Please give again every entry exactly as it appears, setting aside the pictures.
[Opening STUDY MATERIAL section]
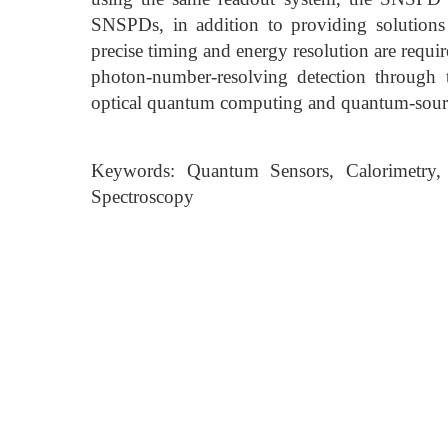
SNSPDs, in addition to providing solutions 
precise timing and energy resolution are requi
photon-number-resolving detection through th
optical quantum computing and quantum-source
Keywords: Quantum Sensors, Calorimetry, 
Spectroscopy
[Closing STUDY MATERIAL section]
OUTPUT BELOW
SNSPDs, in addition to providing solutions 
precise timing and energy resolution are requi
photon-number-resolving detection through th
optical quantum computing and quantum-source
Keywords: Quantum Sensors, Calorimetry, 
Spectroscopy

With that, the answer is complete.